▶ Task goal
In full and exactly, please return the records, but keep out the pictures.

Content starts

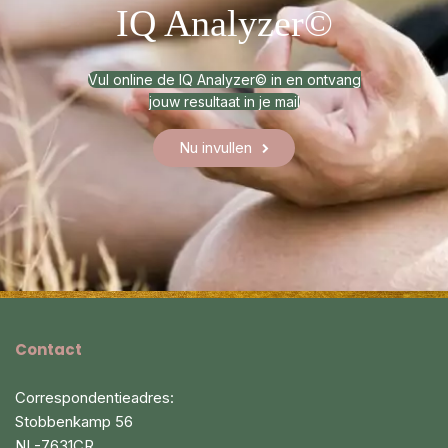
IQ Analyzer©
Vul online de IQ Analyzer© in en ontvang
jouw resultaat in je mail
Nu invullen
Contact
Correspondentieadres:
Stobbenkamp 56
NL-7631CR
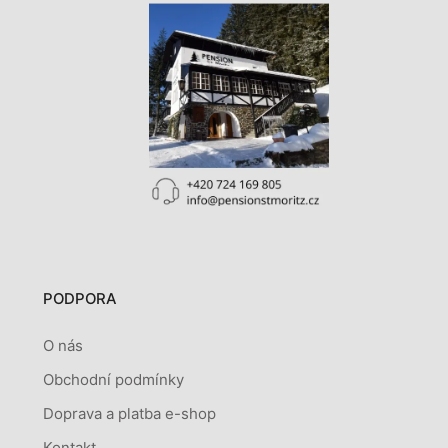
PODPORA
O nás
Obchodní podmínky
Doprava a platba e-shop
Kontakt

Content ends

▶ Answer
IQ Analyzer©
Vul online de IQ Analyzer© in en ontvang
jouw resultaat in je mail
Nu invullen
Contact
Correspondentieadres:
Stobbenkamp 56
NL-7631CR
PODPORA
O nás
Obchodní podmínky
Doprava a platba e-shop
Kontakt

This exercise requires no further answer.